Florence, 1910 – 1986)

Pietro Porcinai was born in Settignano near Florence and was the son of Martino, the chief gardener of Princess Ghika who was the owner of the famous La Gamberaia villa in Settignano. From the years of his early childhood he became passionate about the art of garden landscaping. In 1928-1929 he went to Bruxelles to study the practice of garden landscaping and green spaces design at the Daprs greenhouse.
The following year Gio Ponti invited him to collaborate with Domus magazine. After he graduated from the Lyceum of Arts in 1935, he met and frequented the best landscape designers of the time such as Gerda Gollwitzer, Henry Cocker, Russel Page and Geoffrey Jellicoe.
In 1982 he promoted a committee for the writing of The Italian Chart for Historical Gardens, which is still nowadays a Decalogue for interventions in historical gardens. Porcinai liked to say: «The private garden must not be considered a luxury because every tree…is functional to our life». From the 1950s on he made frequent interventions to decorate the production areas of the main Italian companies – 45 in all – from Olivetti to Marzotto, to Mondadori of Segrate, to Pirelli, Althea, Farmitalia, and Zegna.
He also designed the park of the beautiful Villa Barilla in Fraore, projected in 1957 by Luigi Vietti (1903-199) for Pietro and is family. The encounter was profitable and Porcinai was called again by Pietro Barilla in 1960 to design the green space of the small area that is in front of the Parma factory and is visible from the Via Emilia, and to enrich it with a few precious wood essences (Pterocarya Fraxinifolia, Fagus silvatica purpurea, Liriodendron Tulipifera), to compliment the new light colored and transparent facade designed by Gian Luigi Giordani (1909-1977). After Pietro returned to conduct the company, in 1982 Porcinai proposed the planting of a wood of deciduous trees along the Autostrada del Sole highway, along the northern side of the Pedrignano plant, and proposed to populate the fauna with chicken, as a symbol of the company’s industrious character. The idea was not developed, but Porcinai was called to redesign the green areas around the plant and the silos and offices. In his long career as a landscape architect which lasted 60 years, Porcinai worked on projects in the whole world designing parks, gardens, industrial areas, highways and sport centers. To this fervent activity, he was able to also combine a multifaceted series of interventions and innovations, from the patent for children’s diapers of 1947, to the intervention to save the Abu Simbel temples in Egypt from the waters of the River Nile (1963-1971) to a system to divide traffic lanes on highways with space to contain shrubberies or vegetation elements in 1967. In recognition of his professional achievements he received numerous prizes during the course of his career, like the Award of Merit of the School of Environmental Designof the University of Georgia an an award from the Fine Art Academy of Bavaria, for the first time given to a non German artist.
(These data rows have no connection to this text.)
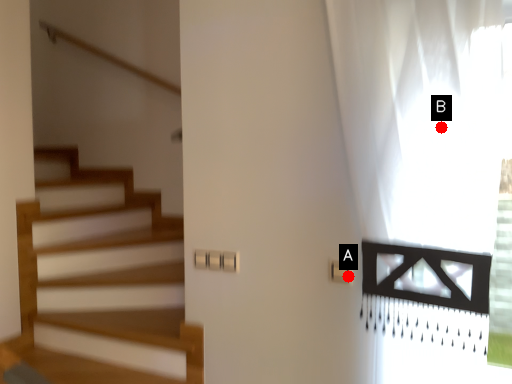 Question: Two points are circled on the image, labeled by A and B beside each circle. Which point is farther to the camera?

Choices:
 (A) A is further
 (B) B is further

Answer: (A) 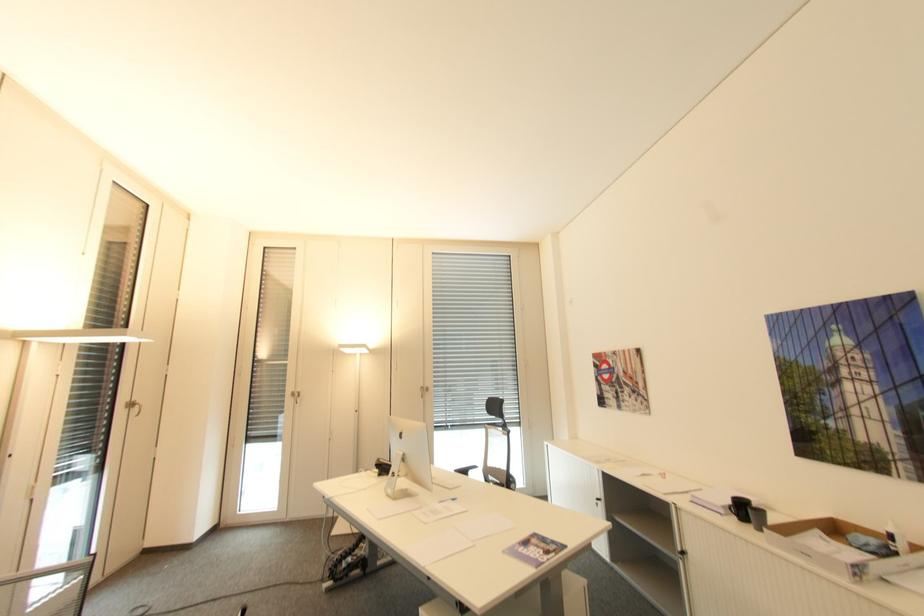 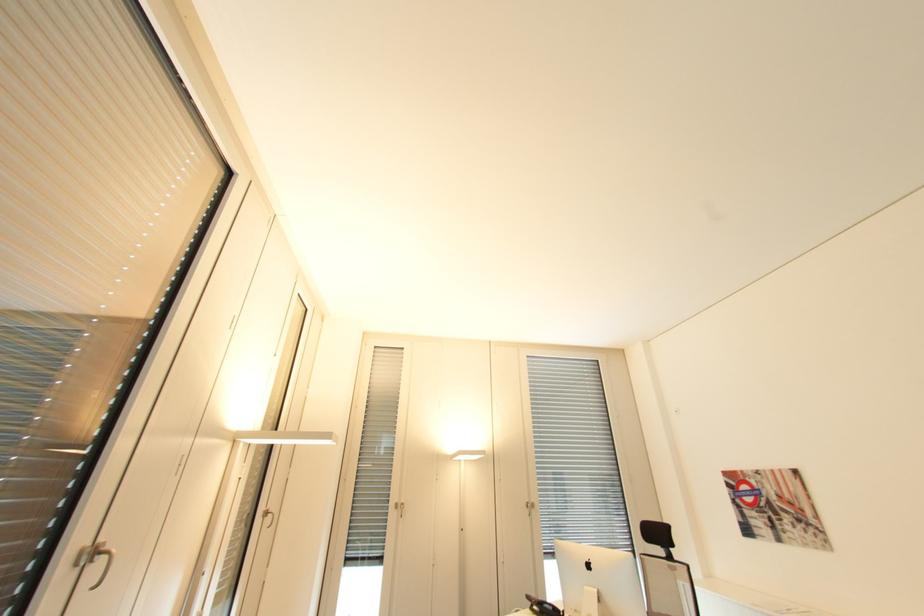 Question: In a continuous first-person perspective shot, in which direction is the camera moving?

Choices:
 (A) Left
 (B) Right
 (C) Forward
 (D) Backward

Answer: (A) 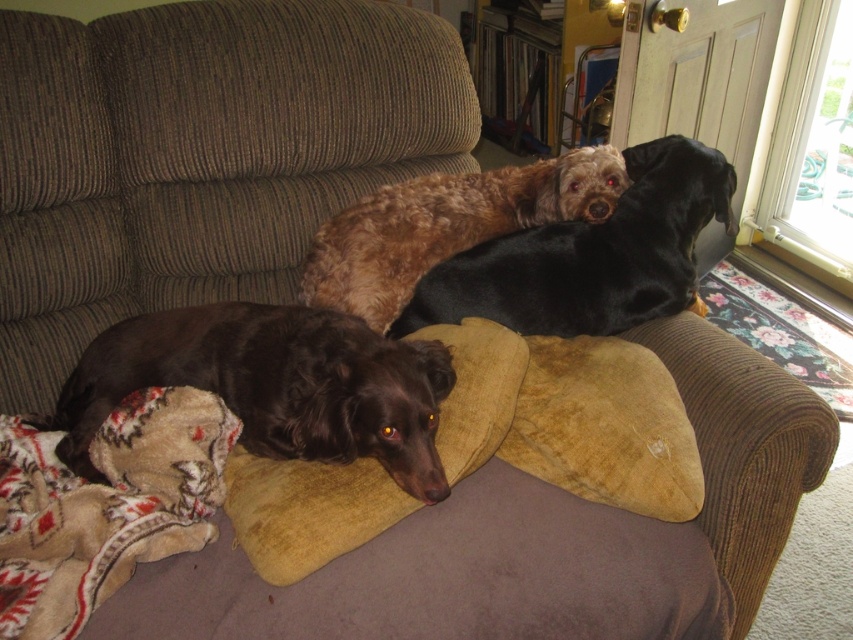 You are standing in front of the couch and want to pet the shaggy brown dog at upper center. Considering your height is 1.6 meters, will you be able to reach the dog without needing a stool?

The shaggy brown dog at upper center is 1.44 meters away from the viewer, so yes, you can reach it without needing a stool since the distance is less than your height of 1.6 meters.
In 1999 the Provincial Council of Florence dedicated to his memory a hall of Villa Demidoff, naming him as the greatest Italian Landscape Architect of the century, even though he never graduated in Architecture, and a founding father of this art.

Cecilia Farinelli

Bibliography

POZZANA M., Pietro Porcinai architetto del giardino e del paesaggio (Pietro Porcinai, an architect of gardens and landscape), in Flortecnica, 1987, April.
MATTEINI Milena, Pietro Porcinai architetto del giardino e del paesaggio (Pietro Porcinai, an architect of gardens and landscape). Milan, Electa, 1991.